"opt-out was probably the best choice"
Not if you want to be GDPR-compliant.
Methinks Canonical might be getting a call from some lawyer soon . . .
Ubuntu 18.04, launched last month, included a new Welcome application that runs the first time you boot into your new install. The Welcome app does several things, including offering to opt you out of Canonical's new data collection tool. Ever since Edward Snowden confirmed so many once outlandish conspiracy theories, the …
It was, until all the evil $"q$w started grabbing everything they could vacuum up about us.
Unfortunately this exercise does comprehensively fingerprint the host machine and Snowden did move the (acceptedly fuzzy) paranoid/sane boundary a long way into the previously paranoid side.
Are there any ideas out there about how we give useful anonymous feedback to developers?
you need to read up on GDPR.
Nothing collected by Canonical is GDPR infringing. It's basic hardware metrics on a machine similar (but more techy) to the advertising blurb you see on Dells website giving ram and cpu specs etc. A machines info inst covered under GDPR or DPA.

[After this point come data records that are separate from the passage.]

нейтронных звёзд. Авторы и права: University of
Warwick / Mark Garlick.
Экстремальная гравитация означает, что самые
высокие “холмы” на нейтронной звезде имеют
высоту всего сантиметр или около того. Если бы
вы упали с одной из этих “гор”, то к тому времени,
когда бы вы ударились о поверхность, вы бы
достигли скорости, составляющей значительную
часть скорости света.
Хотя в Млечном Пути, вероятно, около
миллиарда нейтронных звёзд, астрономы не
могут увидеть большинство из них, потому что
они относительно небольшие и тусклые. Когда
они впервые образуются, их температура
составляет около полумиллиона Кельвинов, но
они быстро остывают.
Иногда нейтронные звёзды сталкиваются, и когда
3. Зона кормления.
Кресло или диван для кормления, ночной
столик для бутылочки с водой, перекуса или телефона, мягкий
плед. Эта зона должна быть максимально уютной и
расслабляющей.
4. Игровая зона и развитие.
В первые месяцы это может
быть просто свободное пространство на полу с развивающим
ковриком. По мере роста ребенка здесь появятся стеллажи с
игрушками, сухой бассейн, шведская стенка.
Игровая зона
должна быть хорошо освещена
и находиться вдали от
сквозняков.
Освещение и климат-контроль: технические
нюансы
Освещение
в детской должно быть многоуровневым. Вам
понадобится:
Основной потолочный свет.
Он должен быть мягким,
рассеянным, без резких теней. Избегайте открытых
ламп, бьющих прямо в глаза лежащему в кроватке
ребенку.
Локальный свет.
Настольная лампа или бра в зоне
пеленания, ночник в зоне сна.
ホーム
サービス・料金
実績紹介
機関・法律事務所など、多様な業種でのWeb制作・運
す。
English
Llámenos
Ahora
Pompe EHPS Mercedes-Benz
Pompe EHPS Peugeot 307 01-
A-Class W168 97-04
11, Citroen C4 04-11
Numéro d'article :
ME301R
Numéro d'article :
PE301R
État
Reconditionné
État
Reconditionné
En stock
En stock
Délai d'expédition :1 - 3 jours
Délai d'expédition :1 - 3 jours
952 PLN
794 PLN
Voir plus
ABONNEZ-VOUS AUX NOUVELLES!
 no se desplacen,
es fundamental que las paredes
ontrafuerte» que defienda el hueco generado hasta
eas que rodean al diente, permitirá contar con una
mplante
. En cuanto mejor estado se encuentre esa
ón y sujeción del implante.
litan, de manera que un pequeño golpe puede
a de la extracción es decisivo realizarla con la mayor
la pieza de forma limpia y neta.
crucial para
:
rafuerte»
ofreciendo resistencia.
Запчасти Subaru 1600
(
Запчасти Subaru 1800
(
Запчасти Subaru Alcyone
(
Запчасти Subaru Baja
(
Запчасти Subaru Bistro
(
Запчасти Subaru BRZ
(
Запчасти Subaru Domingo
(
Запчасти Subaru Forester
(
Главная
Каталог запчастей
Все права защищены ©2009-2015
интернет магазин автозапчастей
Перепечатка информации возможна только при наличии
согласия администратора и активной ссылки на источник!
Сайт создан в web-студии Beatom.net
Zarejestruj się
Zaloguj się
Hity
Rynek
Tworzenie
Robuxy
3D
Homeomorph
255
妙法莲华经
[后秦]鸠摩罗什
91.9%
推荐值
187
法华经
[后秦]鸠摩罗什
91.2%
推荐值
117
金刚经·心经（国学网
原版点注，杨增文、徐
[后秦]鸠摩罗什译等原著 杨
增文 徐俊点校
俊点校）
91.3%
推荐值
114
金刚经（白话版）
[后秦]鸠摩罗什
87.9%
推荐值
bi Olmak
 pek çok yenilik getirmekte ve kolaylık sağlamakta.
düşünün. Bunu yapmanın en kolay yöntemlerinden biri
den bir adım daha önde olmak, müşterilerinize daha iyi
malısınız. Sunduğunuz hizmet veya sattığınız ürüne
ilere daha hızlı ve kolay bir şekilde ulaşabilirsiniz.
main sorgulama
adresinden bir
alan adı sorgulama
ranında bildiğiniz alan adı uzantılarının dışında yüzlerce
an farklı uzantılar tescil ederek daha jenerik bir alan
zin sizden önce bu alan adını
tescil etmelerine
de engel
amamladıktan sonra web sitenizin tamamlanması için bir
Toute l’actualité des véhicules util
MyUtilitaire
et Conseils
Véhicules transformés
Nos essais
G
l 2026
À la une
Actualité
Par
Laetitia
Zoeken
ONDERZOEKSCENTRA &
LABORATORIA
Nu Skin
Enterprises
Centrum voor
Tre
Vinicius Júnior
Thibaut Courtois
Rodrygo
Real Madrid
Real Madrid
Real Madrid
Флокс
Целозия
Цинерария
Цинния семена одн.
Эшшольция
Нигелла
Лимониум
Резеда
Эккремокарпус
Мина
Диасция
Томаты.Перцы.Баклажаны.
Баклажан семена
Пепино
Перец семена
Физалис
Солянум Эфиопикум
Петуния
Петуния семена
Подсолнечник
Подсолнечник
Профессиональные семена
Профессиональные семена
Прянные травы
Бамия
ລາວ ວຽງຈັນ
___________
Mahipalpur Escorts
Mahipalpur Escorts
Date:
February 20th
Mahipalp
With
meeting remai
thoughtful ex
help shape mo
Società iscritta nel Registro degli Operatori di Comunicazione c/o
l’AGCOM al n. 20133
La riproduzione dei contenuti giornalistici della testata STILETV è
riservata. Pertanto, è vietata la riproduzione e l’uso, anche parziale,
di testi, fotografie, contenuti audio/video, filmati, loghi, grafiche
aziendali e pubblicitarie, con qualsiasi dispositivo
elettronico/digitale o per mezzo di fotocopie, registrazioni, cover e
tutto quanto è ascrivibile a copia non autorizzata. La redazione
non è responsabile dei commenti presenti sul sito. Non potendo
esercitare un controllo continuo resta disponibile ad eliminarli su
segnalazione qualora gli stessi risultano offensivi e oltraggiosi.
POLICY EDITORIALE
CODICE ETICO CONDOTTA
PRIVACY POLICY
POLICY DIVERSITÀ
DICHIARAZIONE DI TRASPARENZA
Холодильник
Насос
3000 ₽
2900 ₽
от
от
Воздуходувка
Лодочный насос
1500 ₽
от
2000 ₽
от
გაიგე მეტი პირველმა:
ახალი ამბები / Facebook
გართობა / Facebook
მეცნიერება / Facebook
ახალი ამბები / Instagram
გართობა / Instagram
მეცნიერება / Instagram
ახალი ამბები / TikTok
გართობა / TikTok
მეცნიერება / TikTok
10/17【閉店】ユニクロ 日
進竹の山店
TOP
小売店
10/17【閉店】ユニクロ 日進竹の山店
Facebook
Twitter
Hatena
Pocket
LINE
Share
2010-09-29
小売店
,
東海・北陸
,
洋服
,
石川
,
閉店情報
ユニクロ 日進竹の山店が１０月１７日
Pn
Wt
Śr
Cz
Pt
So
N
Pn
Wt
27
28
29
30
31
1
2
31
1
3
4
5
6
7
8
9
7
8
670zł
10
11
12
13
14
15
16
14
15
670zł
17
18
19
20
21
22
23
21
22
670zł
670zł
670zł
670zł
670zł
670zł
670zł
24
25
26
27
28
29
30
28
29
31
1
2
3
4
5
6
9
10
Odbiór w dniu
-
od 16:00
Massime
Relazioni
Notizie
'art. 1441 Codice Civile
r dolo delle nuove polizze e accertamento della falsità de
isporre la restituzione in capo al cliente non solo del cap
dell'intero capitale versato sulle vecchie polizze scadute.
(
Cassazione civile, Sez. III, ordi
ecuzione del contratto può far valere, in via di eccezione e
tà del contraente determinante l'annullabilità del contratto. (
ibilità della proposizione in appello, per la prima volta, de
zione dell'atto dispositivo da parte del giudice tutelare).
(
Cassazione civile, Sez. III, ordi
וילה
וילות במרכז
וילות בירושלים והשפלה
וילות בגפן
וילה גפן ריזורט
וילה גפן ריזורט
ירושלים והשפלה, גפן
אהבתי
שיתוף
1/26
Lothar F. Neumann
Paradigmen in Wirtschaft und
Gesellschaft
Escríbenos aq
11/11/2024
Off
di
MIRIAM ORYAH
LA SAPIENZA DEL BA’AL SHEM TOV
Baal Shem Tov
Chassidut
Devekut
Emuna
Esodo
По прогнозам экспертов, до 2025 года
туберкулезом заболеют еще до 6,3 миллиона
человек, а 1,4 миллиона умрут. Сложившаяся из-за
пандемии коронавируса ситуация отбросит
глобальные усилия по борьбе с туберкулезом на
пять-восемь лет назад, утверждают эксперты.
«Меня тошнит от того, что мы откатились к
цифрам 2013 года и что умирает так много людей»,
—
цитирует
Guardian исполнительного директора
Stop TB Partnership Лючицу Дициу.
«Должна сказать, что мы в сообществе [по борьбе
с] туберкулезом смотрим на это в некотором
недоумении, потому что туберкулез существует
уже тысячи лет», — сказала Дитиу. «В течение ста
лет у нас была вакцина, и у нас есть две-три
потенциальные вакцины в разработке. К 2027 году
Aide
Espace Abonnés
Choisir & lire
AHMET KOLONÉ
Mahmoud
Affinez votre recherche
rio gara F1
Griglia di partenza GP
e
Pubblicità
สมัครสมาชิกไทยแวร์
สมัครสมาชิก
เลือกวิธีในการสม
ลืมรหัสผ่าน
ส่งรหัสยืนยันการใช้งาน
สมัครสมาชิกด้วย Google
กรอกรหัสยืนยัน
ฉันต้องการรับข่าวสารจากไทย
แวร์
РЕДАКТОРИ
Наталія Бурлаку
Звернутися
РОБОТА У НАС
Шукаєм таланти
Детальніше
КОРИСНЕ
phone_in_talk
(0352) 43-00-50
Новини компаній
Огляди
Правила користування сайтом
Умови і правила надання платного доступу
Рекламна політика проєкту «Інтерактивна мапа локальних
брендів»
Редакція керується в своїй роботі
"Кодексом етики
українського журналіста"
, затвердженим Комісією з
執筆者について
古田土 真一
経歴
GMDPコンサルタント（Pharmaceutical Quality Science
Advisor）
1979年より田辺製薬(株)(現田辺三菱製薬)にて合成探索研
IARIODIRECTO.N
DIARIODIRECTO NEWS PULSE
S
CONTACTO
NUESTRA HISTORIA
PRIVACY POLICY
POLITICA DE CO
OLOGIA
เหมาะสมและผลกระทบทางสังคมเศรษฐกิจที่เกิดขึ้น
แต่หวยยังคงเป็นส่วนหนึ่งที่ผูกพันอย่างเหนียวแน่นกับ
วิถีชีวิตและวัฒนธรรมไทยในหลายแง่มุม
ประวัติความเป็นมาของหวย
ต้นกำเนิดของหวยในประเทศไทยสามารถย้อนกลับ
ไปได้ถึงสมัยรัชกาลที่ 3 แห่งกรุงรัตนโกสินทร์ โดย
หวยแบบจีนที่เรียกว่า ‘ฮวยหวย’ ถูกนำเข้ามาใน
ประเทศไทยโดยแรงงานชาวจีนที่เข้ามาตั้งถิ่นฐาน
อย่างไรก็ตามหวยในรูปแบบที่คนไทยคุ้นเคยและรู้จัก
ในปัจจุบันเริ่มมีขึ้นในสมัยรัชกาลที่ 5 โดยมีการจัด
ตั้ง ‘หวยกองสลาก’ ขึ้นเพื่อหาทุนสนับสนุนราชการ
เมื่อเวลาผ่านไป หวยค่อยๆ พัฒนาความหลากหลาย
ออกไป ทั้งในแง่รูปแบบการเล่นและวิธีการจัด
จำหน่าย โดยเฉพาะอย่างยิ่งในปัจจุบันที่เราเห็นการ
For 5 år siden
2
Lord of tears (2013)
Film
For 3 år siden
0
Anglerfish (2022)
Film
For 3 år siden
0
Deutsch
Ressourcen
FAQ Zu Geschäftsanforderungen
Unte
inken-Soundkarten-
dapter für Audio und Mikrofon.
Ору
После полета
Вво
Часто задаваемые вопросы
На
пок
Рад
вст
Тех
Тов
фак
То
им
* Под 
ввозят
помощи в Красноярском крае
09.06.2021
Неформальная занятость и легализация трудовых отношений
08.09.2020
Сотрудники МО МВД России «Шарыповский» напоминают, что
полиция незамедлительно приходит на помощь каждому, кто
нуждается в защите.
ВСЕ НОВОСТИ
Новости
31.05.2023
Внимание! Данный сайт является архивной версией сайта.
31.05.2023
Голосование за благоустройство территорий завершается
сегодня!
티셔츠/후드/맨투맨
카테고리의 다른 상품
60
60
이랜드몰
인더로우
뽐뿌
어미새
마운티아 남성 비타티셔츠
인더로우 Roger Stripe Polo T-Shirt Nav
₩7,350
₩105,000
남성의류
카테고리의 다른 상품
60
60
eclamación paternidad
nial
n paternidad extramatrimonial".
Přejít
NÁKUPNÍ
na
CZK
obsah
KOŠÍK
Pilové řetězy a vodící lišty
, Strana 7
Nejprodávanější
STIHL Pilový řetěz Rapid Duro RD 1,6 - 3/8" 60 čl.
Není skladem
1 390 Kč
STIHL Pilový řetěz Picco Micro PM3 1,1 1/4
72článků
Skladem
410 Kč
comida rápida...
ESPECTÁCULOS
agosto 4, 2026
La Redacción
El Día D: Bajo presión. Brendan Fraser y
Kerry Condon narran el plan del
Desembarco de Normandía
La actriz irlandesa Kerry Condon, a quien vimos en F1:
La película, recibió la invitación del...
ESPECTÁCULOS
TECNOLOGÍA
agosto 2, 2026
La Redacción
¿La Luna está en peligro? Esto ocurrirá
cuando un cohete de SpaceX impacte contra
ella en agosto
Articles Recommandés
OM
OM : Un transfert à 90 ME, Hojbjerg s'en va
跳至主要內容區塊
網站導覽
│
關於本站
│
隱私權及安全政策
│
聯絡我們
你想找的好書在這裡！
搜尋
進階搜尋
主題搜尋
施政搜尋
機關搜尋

Your helping to pour fuel on a heated debate by having no idea what your actually talking about. Stop it its silly.
"Nothing collected by Canonical is GDPR infringing. It's basic hardware metrics on a machine similar (but more techy) to the advertising blurb you see on Dells website giving ram and cpu specs etc. A machines info inst covered under GDPR or DPA"
^ Exactly this. Not only that, and unlike with Microsoft and Google, a clear binary choice is offered - to take part or not take part in data sharing.
"PII is a very specific legal term from the US about HIPAA."
And, "PII" as used in the US is a bit of a lie. There's an awful lot of personally identifying information that isn't considered PII. And, in sufficient quantities, all information about you becomes personally identifying.
>>PII is a very specific legal term from the US about HIPAA
Only in some contexts.
For example the Census Bureau has its own definition of what PII is (as do most other Federal Agencies that use your data to provide some kind of a service, the IRS has a different definition, as does FEMA), as do the States. And like usual with the Federal and State bureaucracies, there's no one definition to rule them all.
Afraid the lawyers would have much of a chance. Repeat after me:
GDPR ONLY AFFECTS PERSONALLY IDENTIFIABLE INFORMATION.
GDPR ONLY AFFECTS PERSONALLY IDENTIFIABLE INFORMATION.
This data is anonymised, no compliance required.
Doesn't matter if it's an opt-in or an opt-out. It's anonymous data.
(UK spelling)
I'm pretty sure the article said that the IP addresses weren't being logged... so "not persionally identifying" and "not personal data". which is fine with me. I might consider letting Ubu (and others) know stuff about what I install and where I install it, next time I install one of their distros.
I used to allow that, long ago, even for Micro-shaft, until it became obvious we were being snooped and tracked and whatnot by aggressive advertising firms that seek to target us with their marketing.
Perhaps this article is like the pendulum swinging back towards the middle again?
They are not including the IP address.
No, but they are sending the data to their servers over the internet, so the addressing information will be available from the received IP packet headers. It wouldn't be rocket science to associate the data with an IP address if they wanted.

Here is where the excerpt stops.